Finding the equation of the normal line I have a question to find the equations of the tangent line and the normal line to the curve at the given point. I can find the equation for the tangent line easily but I am not sure what a normal line is and there is no example that I can find.
$y=x^4 + 2e^x$ at (0,2)
From that I do see that if I plug in 0 I get 2 as a result so my guess was that if I plug in another number I can use that to get the slope but it gave an incorrect answer. 
 A: You know that the tangent at the curve is given by
$$y_t = f(a)+f'(a)(x-a)$$
The normal would be a line such that

*

*It also passes through $(a,f(a))$

*It is perpendicular to $y_t$.

Given that a line that passes through $(X,Y)$ and has slope $m$ is given by
$$y-Y = m(x-X)$$
...and that two lines of slopes $n$ and $p$ are perpendicular if and only if $m\cdot n=-1$
Can you find $y_n$?


Given that a line that passes through $(X,Y)$ and has slope $m$ is given by
$$y-Y = m(x-X)$$

Give the equations to

*

*A line with slope $10$ that passes through $(0,1)$

*A line with slope $-5$ that passes through $(-3,3)$

*Given a line with slope $2$ that passes through the origin, find the equation to a line perpendicular to it that passes through $(5,2)$.

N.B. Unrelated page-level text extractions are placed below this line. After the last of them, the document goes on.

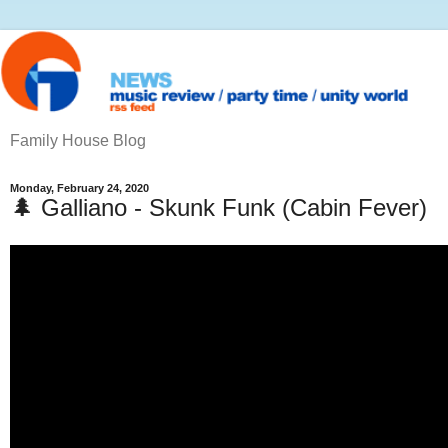
Family House Blog
Monday, February 24, 2020
🌲 Galliano - Skunk Funk (Cabin Fever)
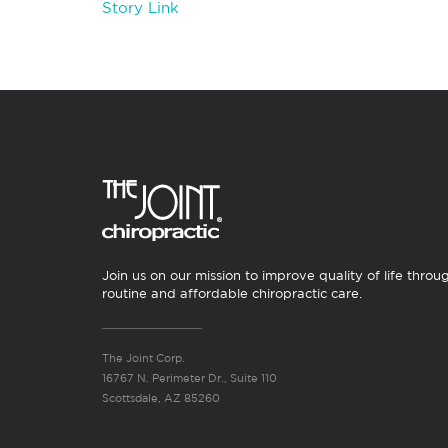
Story Link
Join us on our mission to improve quality of life throu
routine and affordable chiropractic care.
The Joint Corp.
16767 N. Perimeter Dr., Suite 110
Scottsdale, AZ 85260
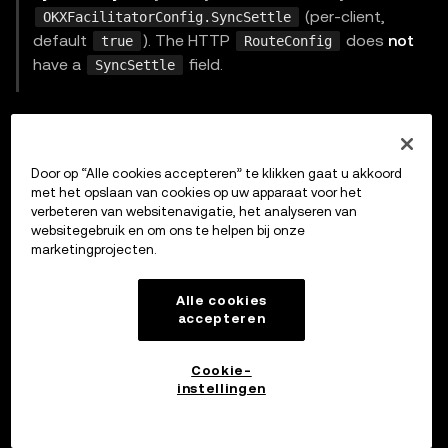
(per-client,
OKXFacilitatorConfig.SyncSettle
default
). The HTTP
does
not
true
RouteConfig
have a
field.
SyncSettle
Generic HTTP facilitator client
For non-OKX facilitators, use
:
HTTPFacilitatorClient
Door op “Alle cookies accepteren” te klikken gaat u akkoord
met het opslaan van cookies op uw apparaat voor het
go
verbeteren van websitenavigatie, het analyseren van
websitegebruik en om ons te helpen bij onze
marketingprojecten.
type
 FacilitatorConfig 
struct
{
	URL          
string
Alle cookies
accepteren
	HTTPClient   
*
http
.
Client

	AuthProvider AuthProvider

Cookie-
	Timeout      time
.
Duration 
// default 30s
instellingen
	Identifier   
string
}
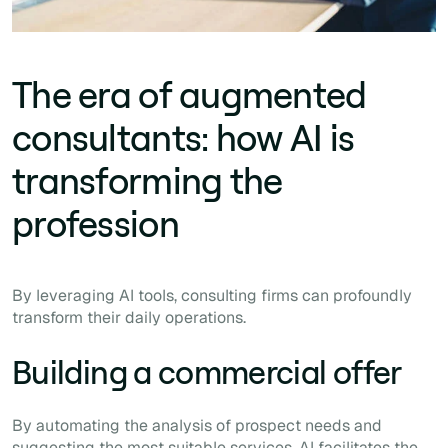
The era of augmented
consultants: how AI is
transforming the
profession
By leveraging AI tools, consulting firms can profoundly
transform their daily operations.
Building a commercial offer
By automating the analysis of prospect needs and
suggesting the most suitable services, AI facilitates the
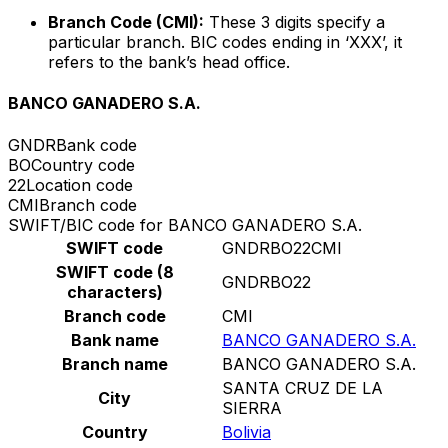
Branch Code (CMI):
These 3 digits specify a
particular branch. BIC codes ending in ‘XXX’, it
refers to the bank’s head office.
BANCO GANADERO S.A.
GNDR
Bank code
BO
Country code
22
Location code
CMI
Branch code
SWIFT/BIC code for BANCO GANADERO S.A.
SWIFT code
GNDRBO22CMI
SWIFT code (8
GNDRBO22
characters)
Branch code
CMI
Bank name
BANCO GANADERO S.A.
Branch name
BANCO GANADERO S.A.
SANTA CRUZ DE LA
City
SIERRA
Country
Bolivia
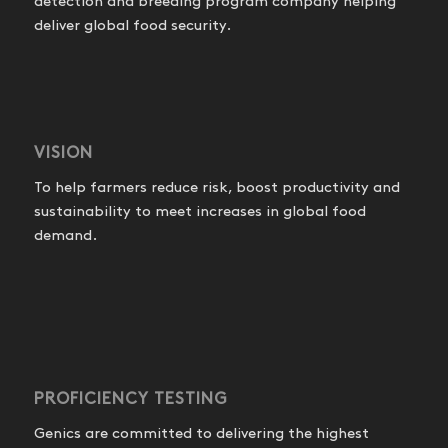
detection and breeding program company helping
deliver global food security.
VISION
To help farmers reduce risk, boost productivity and
sustainability to meet increases in global food
demand.
PROFICIENCY TESTING
Genics are committed to delivering the highest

*Let $f(x) = x^4+2e^x$. Given the equation of the tangent to $f(x)$ at $(a,f(a))$. Find the normal to $f$ at the same point.

A: Finding the derivative will give you the slope of the tangent line like what Peter T. has shown above.  All you need to do is be able to find what (a, f(a)) and then you will be on your way.
A: Equation of normal is given by,
$$\frac{y-y_1}{x-x_1}=\frac{-dx}{dy}$$
Now $y=x^4 + 2e^x$ 
$\frac{dy}{dx}=4x^3+2e^x =2$ .....at $x=0$
$\frac{-dx}{dy}=\frac{-1}{2}$
and $x_1=0$ and $y_1=2$ , plugging these values in the equation for normal, we get
$$\frac{y-2}{x-0}=\frac{-1}{2}$$
$$x+2y=4$$
were you getting the same answer? or something else..
A: 
Just follow the following steps:


*

*Take the deriviative

*Find the slope of the tangent, and then the slope of the normal by doing a negative reciprcoal.

*Use y=mx+b and sub in values and find equations

*Write a final statement stating the equations.


If you follow the following steps you will never get confused and will understand how to solve the problem in a simple way.